Die jüngste geldpolitische Lagebeurteilung der Schweizerischen Nationalbank (SNB) konnte nicht gerade mit Überraschungen aufwarten. Einzelne Aussagen der Währungshüter wurden angepasst und bieten etwas Interpretationsspielraum. Unterm Strich bleibt aber der Nullzinskurs bestehen, und auch an der Wechselkursuntergrenze dürfte sich in absehbarer Zeit nichts ändern. Die in der jüngsten AWP-Zinsprognose befragten Ökonomen erwarten in den nächsten 12 Monaten keinerlei Zinsänderungen.
So hielt die SNB vergangene Woche weiterhin an der stark expansiven Geldpolitik fest. Entsprechend will sie den Mindestkurs des Frankens zum Euro weiter «mit aller Konsequenz» verteidigen und lässt das Liborzielband auf einem Tiefstand. Die Prognose für das reale Bruttoinlandprodukt im laufenden Jahr wurde hingegen leicht nach oben angepasst, für die Inflation nach unten.
Deflationsrisiken sollten abnehmen
Ökonomen erwarten denn auch erst einen Zinsschritt, wenn – wie Vontobel-Chefökonom Ralf Wiedenmann es ausdrückt – «die Deflation zu Ende ist». Für eine Zinserhöhung brauche es wieder eine Inflation von über 1 %.
Eine Rückkehr zu solchen Preissteigerungsraten scheine aber wohl länger zu dauern, als zunächst gedacht, wirft Jörg Zeuner, Chefökonom der VP Bank, ein.
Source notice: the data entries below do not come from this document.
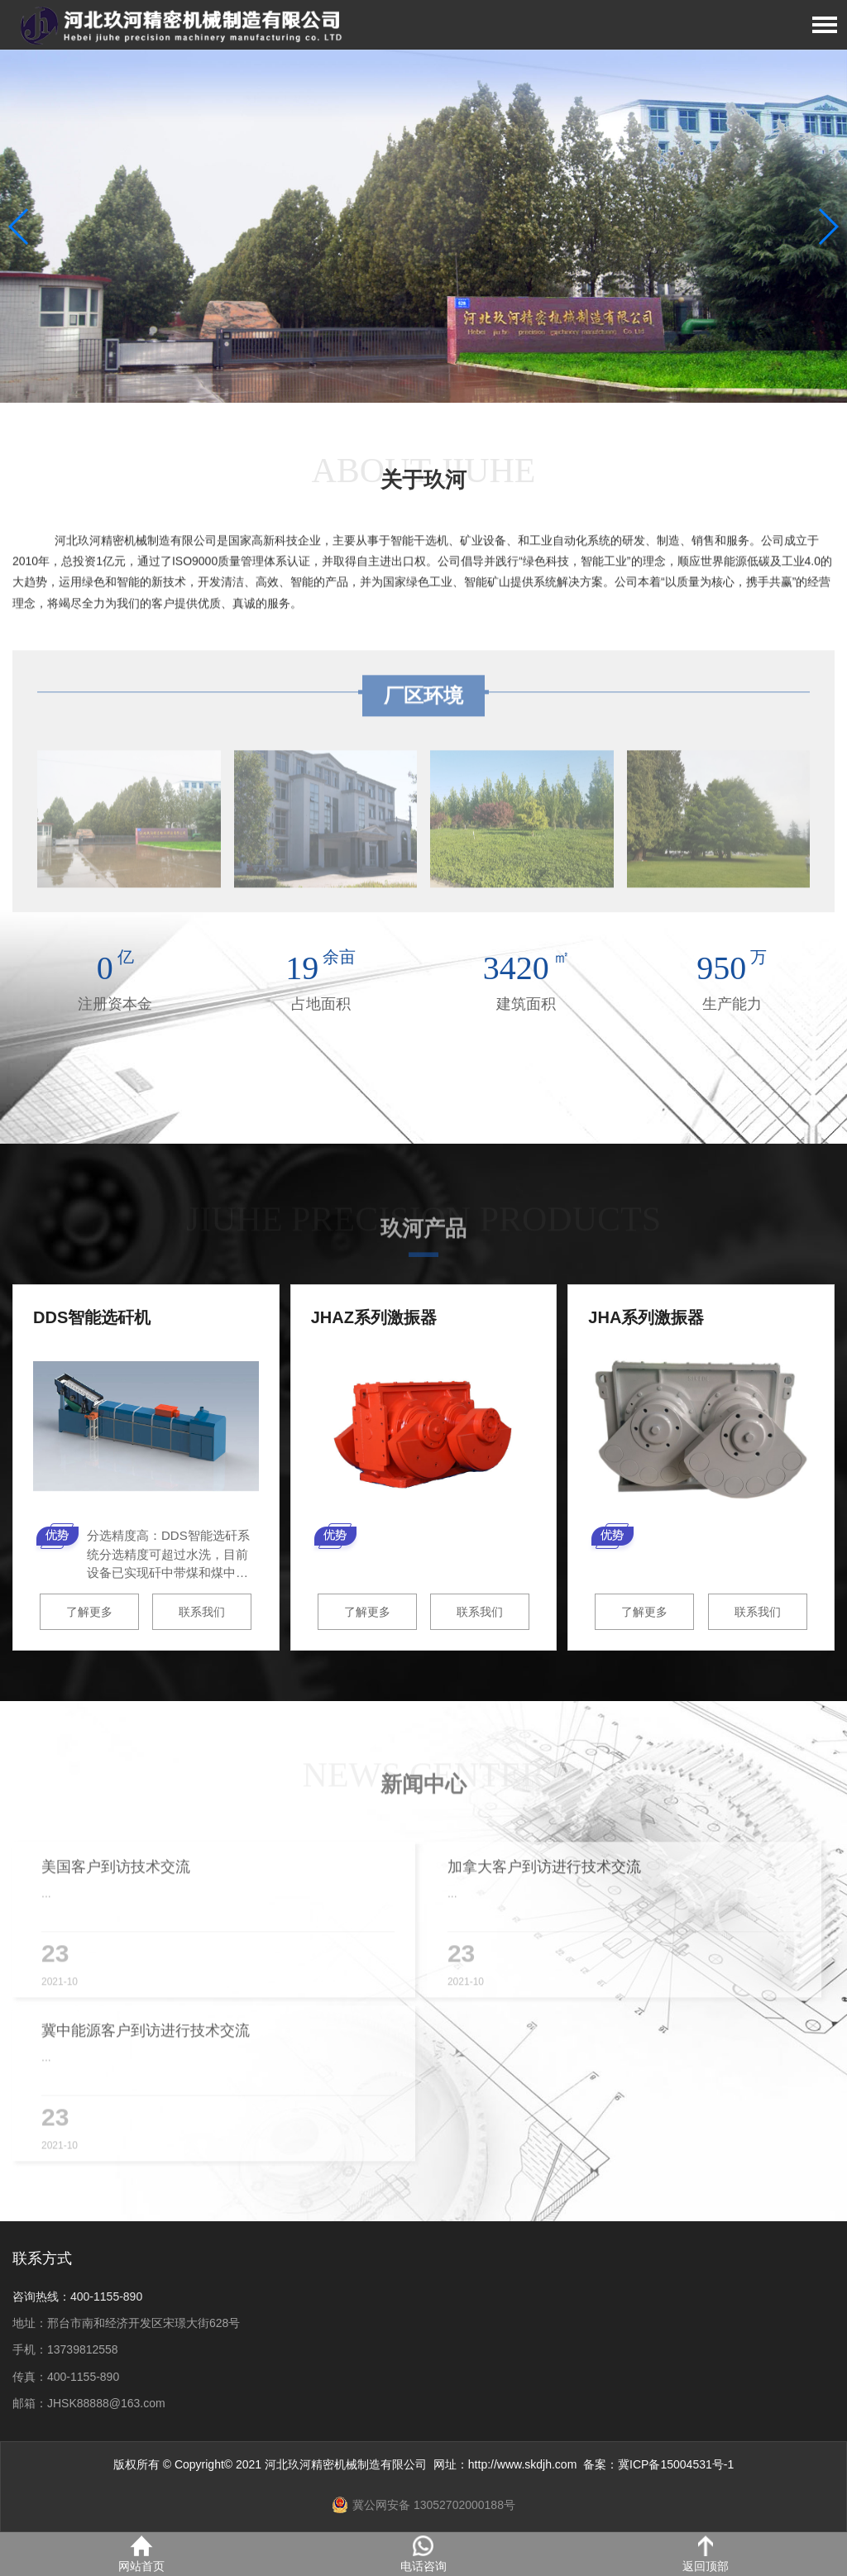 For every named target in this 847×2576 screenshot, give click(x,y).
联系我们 (202, 1611)
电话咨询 (423, 2554)
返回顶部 (705, 2554)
Dennoch sollte der Deflationsdruck allmählich nachlassen. «Der Basiseffekt in den Franken-Wechselkursen wird spätestens im Sommer auslaufen und im Jahresvergleich für steigende Importpreise sorgen», so der Experte. Der Rohölpreisanstieg sei derzeit allerdings noch zu gering, um die Preise kräftig nach oben zu treiben. Erst eine Eskalation im Nahen Osten hätte wohl einen deutlichen Anstieg der Energiekomponente zur Folge.
Auch laut David Marmet von der ZKB nehmen die Deflationsgefahren stetig ab. Das sollte eine Versteilung der Zinskurve zur Folge haben. Da der Wechselkurs aber wohl auch in nächster Zeit an der Untergrenze von 1.20 CHF «kleben» werde, dürfte die SNB auch in den nächsten Quartalen nicht an der Zinsschraube drehen.
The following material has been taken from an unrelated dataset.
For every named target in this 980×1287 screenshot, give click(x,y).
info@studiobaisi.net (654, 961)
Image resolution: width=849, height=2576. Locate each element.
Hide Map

Wirtschaft weiter vor Herausforderungen
Die wirtschaftlichen Rahmenbedingungen seien nach wie vor eine Herausforderung und erforderten ein entsprechend tiefes Zinsumfeld, so Zeuner weiter. «Angesichts der Verbesserung der Vorlaufindikatoren haben die Rezessionsgefahren aber deutlich nachgelassen.» Die Tatsache, dass sich die Schuldenkrise leicht entspannt habe, helfe indirekt auch der Schweizer Wirtschaft. «Je schneller die Konjunktur der Eurozone wieder auf die Beine kommt, umso schneller wird auch die Schweiz die Wachstumsdelle überwinden», ist sich Zeuner sicher.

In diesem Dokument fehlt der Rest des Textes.